Bitwa na zachodnim Krymie. "Cele osiągnięte"
- W czwartek w godzinach porannych przeprowadziliśmy udaną operację desantową na okupowanym przez Rosję Krymie z udziałem sił lotnictwa i marynarki wojennej - ogłosił szef ukraińskiego wywiadu. W sieci pojawiły się fragmenty nagrań z desantu na najbardziej wysunięty na zachód punkt Krymu.
24.08.2023 | aktual.: 24.08.2023 15:51
- Operacja specjalna wciąż trwa, nie zdradzamy wszystkich szczegółów. Są straty wśród personelu wroga, (zniszczono) także jego zasoby (wojskowe). Weryfikujemy informacje dotyczące tych strat - oznajmił Jusow w rozmowie z ukraińskim nadawcą Suspilne.
Bitwa na Krymie. Wywiad publikuje nagrania
Doniesienia o "bitwie" na Krymie potwierdził portal Krym.Realii, czyli krymska filia Radia Swoboda. Jak powiadomiono, operację desantową przeprowadzono wcześnie rano w pobliżu miejscowości Majak na Półwyspie Tarchankuckim w zachodniej części Krymu.
"We wsi Majak znajduje się baza 3. pułku radiotechnicznego sił powietrznych Federacji Rosyjskiej. Na Półwyspie Tarchankuckim rozmieszczono również centrum radarowe - stacje radiolokacyjne Niebo-M i Kasta-2E2 wraz ze stanowiskami obrony przeciwlotniczej" - czytamy na kanale Krym.Realii na Telegramie.
W środę na okupowanym Krymie zniszczony został rosyjski kompleks S-400 - poinformował ukraiński wywiad. "W pobliżu wsi Oleniwka doszło do eksplozji, która zniszczyła rosyjski system rakiet przeciwlotniczych dalekiego i średniego zasięgu S-400 Triumf" - czytamy w komunikacie.
Zobacz także
S-400 Triumf to rosyjski system rakietowy czwartej generacji typu ziemia-powietrze, opracowany przez Centralne Biuro Konstrukcyjne Ałmaz-Antiej, stanowiący wersję rozwojową systemu S-300PMU.

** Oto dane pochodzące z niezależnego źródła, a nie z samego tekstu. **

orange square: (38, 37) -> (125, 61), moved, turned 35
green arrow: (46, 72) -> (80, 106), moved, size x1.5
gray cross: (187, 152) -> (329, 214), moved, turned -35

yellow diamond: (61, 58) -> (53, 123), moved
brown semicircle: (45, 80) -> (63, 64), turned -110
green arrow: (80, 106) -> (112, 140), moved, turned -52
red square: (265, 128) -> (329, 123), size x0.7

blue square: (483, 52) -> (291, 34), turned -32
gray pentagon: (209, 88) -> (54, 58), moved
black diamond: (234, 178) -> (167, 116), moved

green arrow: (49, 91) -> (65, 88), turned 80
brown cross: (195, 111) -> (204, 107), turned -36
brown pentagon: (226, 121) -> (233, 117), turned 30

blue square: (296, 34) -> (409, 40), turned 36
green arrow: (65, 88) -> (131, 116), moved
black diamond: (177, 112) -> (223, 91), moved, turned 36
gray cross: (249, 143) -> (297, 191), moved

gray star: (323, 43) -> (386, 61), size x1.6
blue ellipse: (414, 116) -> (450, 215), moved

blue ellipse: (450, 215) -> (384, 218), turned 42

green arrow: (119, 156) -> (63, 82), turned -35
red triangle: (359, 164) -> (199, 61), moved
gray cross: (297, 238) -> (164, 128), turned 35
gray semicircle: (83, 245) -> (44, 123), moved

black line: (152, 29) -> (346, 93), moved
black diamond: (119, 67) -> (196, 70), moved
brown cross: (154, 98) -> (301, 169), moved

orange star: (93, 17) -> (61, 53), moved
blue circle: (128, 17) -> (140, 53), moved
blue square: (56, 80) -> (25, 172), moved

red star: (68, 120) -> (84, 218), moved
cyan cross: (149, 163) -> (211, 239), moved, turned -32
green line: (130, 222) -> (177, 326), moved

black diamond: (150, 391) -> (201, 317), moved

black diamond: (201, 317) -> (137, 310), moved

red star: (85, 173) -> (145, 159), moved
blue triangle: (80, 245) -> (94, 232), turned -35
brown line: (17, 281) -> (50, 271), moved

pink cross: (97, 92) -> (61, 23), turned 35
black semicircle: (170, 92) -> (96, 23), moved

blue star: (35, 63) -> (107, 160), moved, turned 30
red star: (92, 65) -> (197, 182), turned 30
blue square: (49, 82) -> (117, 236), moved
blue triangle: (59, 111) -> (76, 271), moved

Według ogólnodostępnych źródeł koszt jednego systemu w zależności od używanych rakiet waha się od 300 do 500 mln dolarów, choć niektóre źródła piszą nawet o kwocie ponad 1 mld dolarów.
Budanow zapowiada kolejne ataki
- Okupantów czekają na Krymie niespodzianki. Zobaczycie je w ciągu najbliższych dni - zapowiadał we wtorek szef HUR generał Kyryło Budanow.

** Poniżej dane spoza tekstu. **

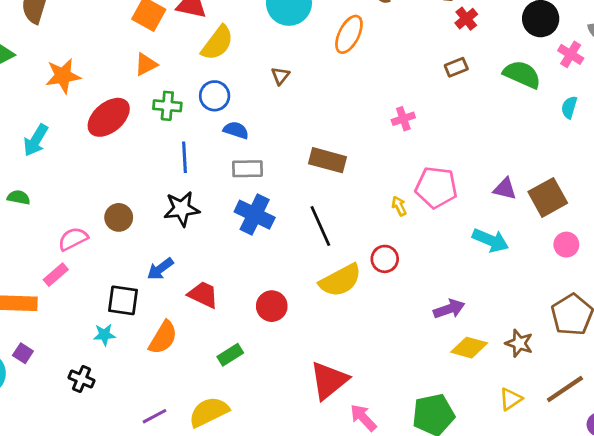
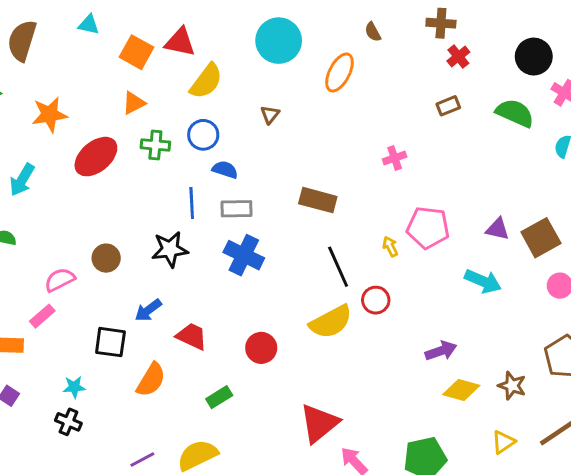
blue line: (185, 157) -> (192, 203), moved
black line: (320, 226) -> (338, 267), moved
cyan star: (104, 335) -> (74, 387), moved

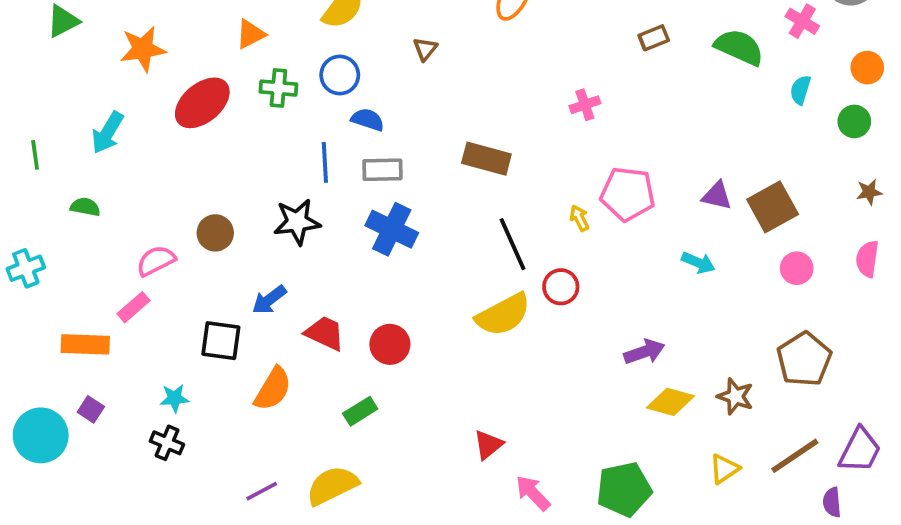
cyan arrow: (483, 281) -> (698, 263), size x0.7
red circle: (261, 348) -> (390, 344), moved
red triangle: (319, 423) -> (488, 445), size x0.6

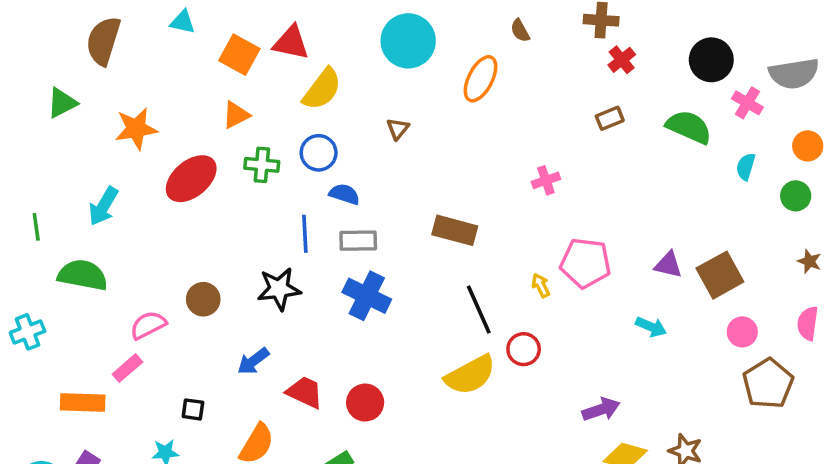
brown star: (869, 192) -> (809, 261), turned 30
green semicircle: (85, 207) -> (83, 275), size x1.8
black square: (221, 341) -> (193, 409), moved, size x0.6
brown pentagon: (804, 359) -> (768, 384), moved

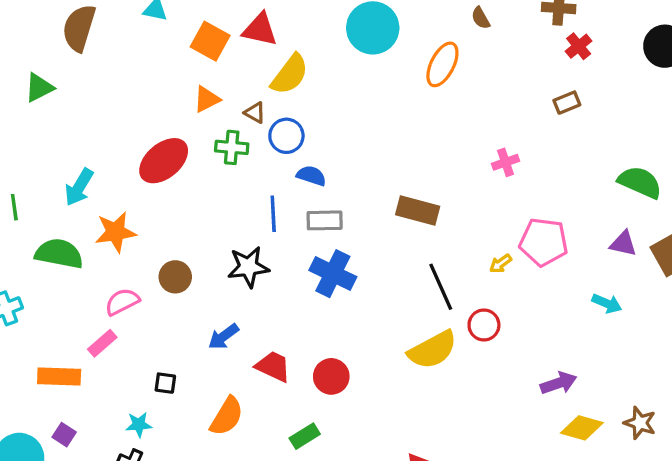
green semicircle: (689, 127) -> (640, 182), moved
orange star: (136, 129) -> (116, 232), moved
brown triangle: (398, 129) -> (255, 113), moved, turned -40
yellow arrow: (541, 285) -> (501, 264), turned -100

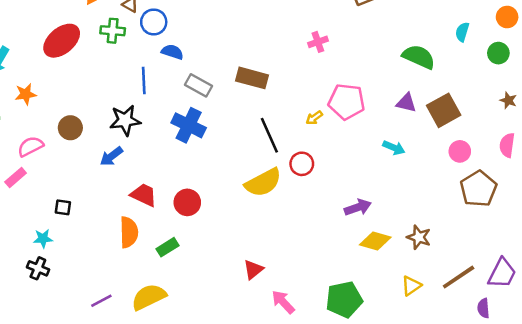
gray rectangle: (325, 220) -> (198, 85), moved, turned 30
orange star: (116, 232) -> (26, 94), size x0.7
blue arrow: (223, 337) -> (111, 156), moved
orange semicircle: (227, 416) -> (129, 232), moved, turned -32

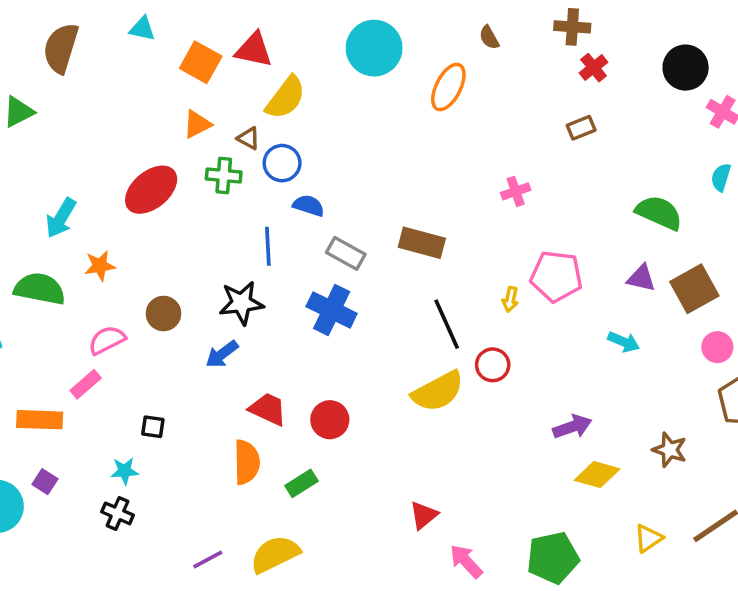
yellow arrow: (314, 118) -> (510, 299), turned -42
brown star: (419, 237) -> (670, 450), moved

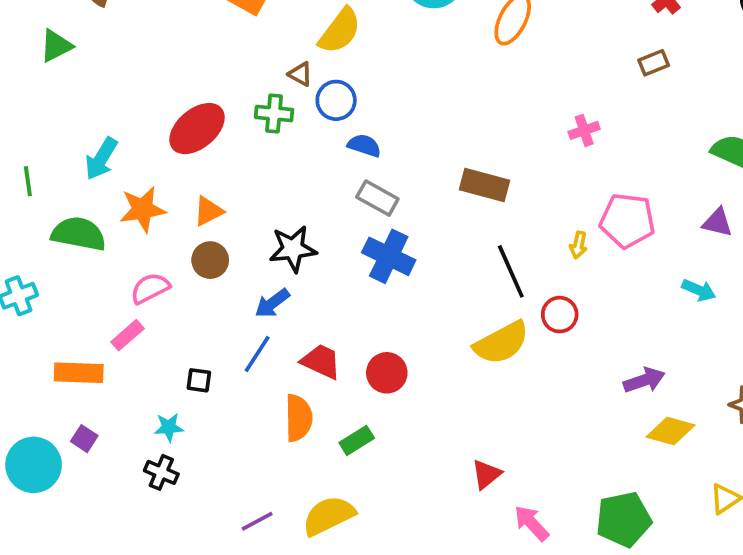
orange triangle: (197, 124) -> (208, 211), moved
blue line: (268, 246) -> (257, 354), moved, turned 36
gray rectangle: (346, 253) -> (377, 198), moved
orange star: (100, 266) -> (143, 209), size x1.4

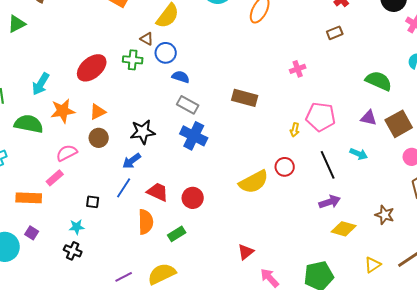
black line: (511, 271) -> (328, 165), moved

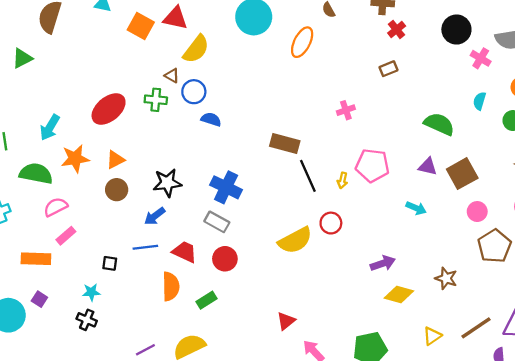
gray rectangle: (188, 105) -> (217, 222), moved
pink semicircle: (67, 153) -> (56, 207), moved
black line: (328, 165) -> (308, 176), moved
blue line: (124, 188) -> (145, 247), turned 50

Poczynając od sierpnia 2022 roku na Krymie niemal co kilka dni odnotowywane są wybuchy. W przypadku ukraińskich ataków przy pomocy dronów rosyjska okupacyjna administracja za każdym razem utrzymuje, że jest to jakoby efekt działań obrony przeciwlotniczej lub skutecznego niszczenia nadlatujących bezzałogowców.
Władze w Kijowie otwarcie przyznają się do części spośród tych operacji. Na początku sierpnia sekretarz ukraińskiej Rady Bezpieczeństwa Narodowego i Obrony (RBNiO) Ołeksij Daniłow potwierdził, że przedstawiciele Służby Bezpieczeństwa Ukrainy (SBU) brali udział w atakach na Most Krymski w październiku ubiegłego roku i w lipcu 2023 roku.
Półwysep Krymski został zaanektowany przez Rosję w marcu 2014 roku w wyniku interwencji zbrojnej i nielegalnego referendum. Ukraina i Zachód uznały te działania Kremla za pogwałcenie prawa międzynarodowego.